De se retrouver ainsi dans le premier cercle de l’idéologue même du surréalisme en Belgique, aurait dû avertir Souris que Nougé n’admettrait pas les pas de clerc, les occupations mercenaires liées aux ambitions artistiques et personnelles, celles que Wangermée met sur le compte de « l’arrivisme carriériste » auquel Souris aura fini par céder : le fait d’aller se commettre au pupitre de chef d’orchestre pour diriger une « Messe des artistes », en 1936, allait irrévocablement mener le musicien au banc des accusés pour avoir doublement trahi la cause commune, et du côté des curés, et du côté des artistes. C’est aussi le mérite de l’ouvrage de Wangermée de ne pas occulter cette faiblesse, ce « faillissement » et l’exclusion unique en son genre qui en est résulté, (Souris s’est fait traiter de « domestique zélé »), tout en rappelant que le commerce des tableaux ne souffrait pas d’une pareille intolérance dans les milieux surréalistes. Car, là où René Magritte se désolera ultérieurement de n’avoir fait qu’empocher les dividendes d’une peinture destinée à faire vaciller les souverains sur leur trône, Nougé écrira à l’endroit de Souris : « Le pain que nous mangeons a toujours un arrière-goût de remords ».

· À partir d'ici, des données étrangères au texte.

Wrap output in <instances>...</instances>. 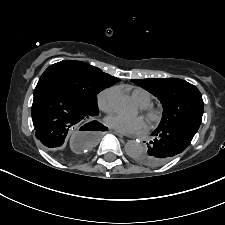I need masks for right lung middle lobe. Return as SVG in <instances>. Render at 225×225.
Returning <instances> with one entry per match:
<instances>
[{"mask_svg": "<svg viewBox=\"0 0 225 225\" xmlns=\"http://www.w3.org/2000/svg\"><path fill=\"white\" fill-rule=\"evenodd\" d=\"M39 81H49L58 85L86 109L95 113H99L97 94L113 85L100 69L72 60L49 66Z\"/></svg>", "mask_w": 225, "mask_h": 225, "instance_id": "obj_1", "label": "right lung middle lobe"}]
</instances>
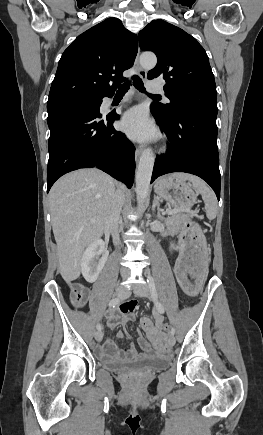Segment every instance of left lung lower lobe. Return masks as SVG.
<instances>
[{
    "mask_svg": "<svg viewBox=\"0 0 263 435\" xmlns=\"http://www.w3.org/2000/svg\"><path fill=\"white\" fill-rule=\"evenodd\" d=\"M170 147L156 158L151 183L171 172H186L205 180L220 199V171L217 147L216 116L205 113H177L167 120L156 114Z\"/></svg>",
    "mask_w": 263,
    "mask_h": 435,
    "instance_id": "obj_1",
    "label": "left lung lower lobe"
}]
</instances>
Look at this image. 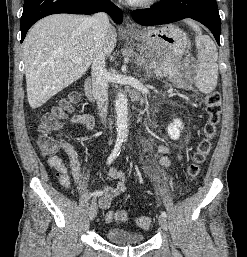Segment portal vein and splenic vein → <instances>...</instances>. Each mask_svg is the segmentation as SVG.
<instances>
[{
	"instance_id": "portal-vein-and-splenic-vein-1",
	"label": "portal vein and splenic vein",
	"mask_w": 247,
	"mask_h": 257,
	"mask_svg": "<svg viewBox=\"0 0 247 257\" xmlns=\"http://www.w3.org/2000/svg\"><path fill=\"white\" fill-rule=\"evenodd\" d=\"M74 61H80V58H75Z\"/></svg>"
}]
</instances>
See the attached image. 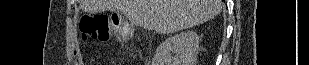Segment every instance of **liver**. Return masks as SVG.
Wrapping results in <instances>:
<instances>
[{
	"instance_id": "6515ba94",
	"label": "liver",
	"mask_w": 309,
	"mask_h": 65,
	"mask_svg": "<svg viewBox=\"0 0 309 65\" xmlns=\"http://www.w3.org/2000/svg\"><path fill=\"white\" fill-rule=\"evenodd\" d=\"M87 13L120 11L135 26L160 34L174 33L209 21L222 8L221 0H82Z\"/></svg>"
}]
</instances>
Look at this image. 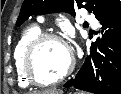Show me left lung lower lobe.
Segmentation results:
<instances>
[{"instance_id": "1", "label": "left lung lower lobe", "mask_w": 121, "mask_h": 94, "mask_svg": "<svg viewBox=\"0 0 121 94\" xmlns=\"http://www.w3.org/2000/svg\"><path fill=\"white\" fill-rule=\"evenodd\" d=\"M100 24L102 38L92 44L82 68L64 86L94 94H121V8Z\"/></svg>"}]
</instances>
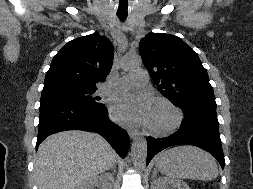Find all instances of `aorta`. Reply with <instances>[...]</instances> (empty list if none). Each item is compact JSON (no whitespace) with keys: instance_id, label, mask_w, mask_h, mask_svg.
<instances>
[{"instance_id":"obj_1","label":"aorta","mask_w":253,"mask_h":189,"mask_svg":"<svg viewBox=\"0 0 253 189\" xmlns=\"http://www.w3.org/2000/svg\"><path fill=\"white\" fill-rule=\"evenodd\" d=\"M141 65V59L138 56L128 58L124 64L126 68H138ZM131 156L133 165L137 169H144L147 159V141L142 136L134 138L131 146Z\"/></svg>"}]
</instances>
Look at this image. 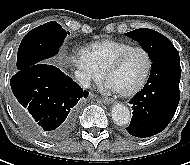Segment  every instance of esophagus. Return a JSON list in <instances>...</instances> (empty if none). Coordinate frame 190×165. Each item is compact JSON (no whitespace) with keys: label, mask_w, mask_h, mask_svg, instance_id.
I'll return each instance as SVG.
<instances>
[{"label":"esophagus","mask_w":190,"mask_h":165,"mask_svg":"<svg viewBox=\"0 0 190 165\" xmlns=\"http://www.w3.org/2000/svg\"><path fill=\"white\" fill-rule=\"evenodd\" d=\"M101 101L104 103V104H112L114 102V100L110 99V98H104L102 97L101 98Z\"/></svg>","instance_id":"esophagus-1"}]
</instances>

L’essai de Wangermée est aussi le point de départ d’une réflexion sur l’épuration et les règlements de compte dont Souris a été victime du fait qu’il avait continué à œuvrer sous l’occupation allemande (y compris dans la clandestinité), et que certains responsables de l’I.N.R. s’étaient charitablement souvenus de sa causticité antérieure à leur égard, une fois venue la Libération. Ce livre porte donc, par moments, les traits d’un procès en réhabilitation à propos d’un musicien dont on a jugé un peu vite qu’il s’était fourvoyé dans la collaboration. De manière plus fondamentale, le travail de Wangermée pose une question bien plus actuelle qu’on ne l’imagine en ces temps de rectitude et de respectabilité politique : celle de l’engagement de l’artiste et de ses conséquences — vitales comme on semble vouloir parfois l’ignorer.